И это ещё ничего, в своё время мне пришлось в одиночку тащить всё то же самое, плюс две форменные юбки. Хотя учитывая, насколько Джул выше меня, про размер ступни вообще молчу, суммарный вес вышел примерно такой же, если не больше.

– Пора на обед, – прикинув время, сказала я. – Покажу тебе столовую и буфет.

– У меня тут еды – за неделю не съесть, – Джул указа на торбу, так и стоящую на полу возле чемодана. – Испортится же!

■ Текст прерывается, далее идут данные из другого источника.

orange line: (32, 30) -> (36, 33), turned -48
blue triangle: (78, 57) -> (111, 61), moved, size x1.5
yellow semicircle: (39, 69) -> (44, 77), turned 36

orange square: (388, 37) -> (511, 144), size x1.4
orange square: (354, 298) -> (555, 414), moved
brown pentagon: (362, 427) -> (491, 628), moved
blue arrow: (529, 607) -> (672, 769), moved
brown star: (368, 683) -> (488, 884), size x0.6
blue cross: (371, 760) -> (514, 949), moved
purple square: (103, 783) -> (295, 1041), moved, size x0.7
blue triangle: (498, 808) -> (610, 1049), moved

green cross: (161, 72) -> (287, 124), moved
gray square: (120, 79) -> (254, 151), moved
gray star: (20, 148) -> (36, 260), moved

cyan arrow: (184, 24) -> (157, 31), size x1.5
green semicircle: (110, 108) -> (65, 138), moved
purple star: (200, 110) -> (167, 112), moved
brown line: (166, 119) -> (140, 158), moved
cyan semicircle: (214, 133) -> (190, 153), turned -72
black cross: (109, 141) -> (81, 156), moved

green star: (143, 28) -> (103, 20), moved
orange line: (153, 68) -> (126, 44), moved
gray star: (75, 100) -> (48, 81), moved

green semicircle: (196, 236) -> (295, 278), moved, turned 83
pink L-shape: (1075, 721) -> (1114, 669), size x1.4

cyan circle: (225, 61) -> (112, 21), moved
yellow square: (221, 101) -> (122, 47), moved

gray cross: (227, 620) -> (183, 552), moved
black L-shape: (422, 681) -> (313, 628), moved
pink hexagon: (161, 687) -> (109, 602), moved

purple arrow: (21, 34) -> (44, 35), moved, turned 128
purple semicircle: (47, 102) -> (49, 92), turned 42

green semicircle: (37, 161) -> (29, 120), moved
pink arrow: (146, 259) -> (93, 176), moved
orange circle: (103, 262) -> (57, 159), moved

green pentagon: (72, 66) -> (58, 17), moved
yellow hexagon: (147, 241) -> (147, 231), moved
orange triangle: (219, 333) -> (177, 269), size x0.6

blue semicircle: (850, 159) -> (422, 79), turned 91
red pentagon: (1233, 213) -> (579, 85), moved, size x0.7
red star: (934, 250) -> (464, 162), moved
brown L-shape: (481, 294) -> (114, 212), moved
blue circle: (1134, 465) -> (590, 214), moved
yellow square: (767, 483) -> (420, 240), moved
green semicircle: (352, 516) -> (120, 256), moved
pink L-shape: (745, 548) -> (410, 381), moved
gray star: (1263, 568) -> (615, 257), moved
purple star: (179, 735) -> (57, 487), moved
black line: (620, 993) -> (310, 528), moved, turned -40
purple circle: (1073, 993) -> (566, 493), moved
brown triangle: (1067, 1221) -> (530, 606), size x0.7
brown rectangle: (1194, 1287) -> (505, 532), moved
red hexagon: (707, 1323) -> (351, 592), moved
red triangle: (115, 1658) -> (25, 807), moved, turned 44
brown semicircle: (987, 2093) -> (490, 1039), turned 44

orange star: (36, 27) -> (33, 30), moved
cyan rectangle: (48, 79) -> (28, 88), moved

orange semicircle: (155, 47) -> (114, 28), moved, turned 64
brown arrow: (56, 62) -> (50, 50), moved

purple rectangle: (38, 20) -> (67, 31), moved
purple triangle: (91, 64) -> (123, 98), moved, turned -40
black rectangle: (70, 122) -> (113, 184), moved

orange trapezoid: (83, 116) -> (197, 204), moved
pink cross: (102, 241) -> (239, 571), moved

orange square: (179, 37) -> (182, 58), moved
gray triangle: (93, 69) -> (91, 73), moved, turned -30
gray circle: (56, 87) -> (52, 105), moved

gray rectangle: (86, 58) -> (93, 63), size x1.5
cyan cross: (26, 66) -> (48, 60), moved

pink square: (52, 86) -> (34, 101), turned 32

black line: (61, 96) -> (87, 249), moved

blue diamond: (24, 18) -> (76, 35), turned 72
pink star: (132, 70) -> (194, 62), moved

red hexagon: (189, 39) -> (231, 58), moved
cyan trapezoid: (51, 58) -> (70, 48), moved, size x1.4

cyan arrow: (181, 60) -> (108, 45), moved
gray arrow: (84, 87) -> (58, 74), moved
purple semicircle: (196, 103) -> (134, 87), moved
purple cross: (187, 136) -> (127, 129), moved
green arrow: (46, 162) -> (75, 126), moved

Я пригляделась, хмыкнула, а потом указала на значок возле застёжки.

– Вся твоя еда в стазисе, тебе дали с собой отличный артефакт, ты что, не знал?

– Не-ет, – задумчиво глядя на торбу, протянул парнишка. – Мама её повесила на меня у самых ворот, сказала, что я должен хорошо питаться, а когда я ей сказал, что столько не съем, и всё пропадёт, она сказала: «Ничего не пропадёт». Мне уже надо было идти, я и так опоздал, поэтому не стал расспрашивать, о другом думал. Стазис, говоришь?

– Да. Узнаю это клеймо, у нас дома была корзина для пикников со стазисом. Я запомнила.

– Но это всё равно нужно есть, не хранить же пирожки на память о доме.

– Знаешь, у меня есть младший брат, его зовут Берти. Бертольд. Я не видела его уже два года, но в то последнее лето он резко вытянулся, так же как и ты. И хотя нормально ел днём, каждую ночь прокрадывался на кухню, чтобы чем-нибудь перекусить. А порой и я для него что-нибудь оттуда таскала. У тебя не так?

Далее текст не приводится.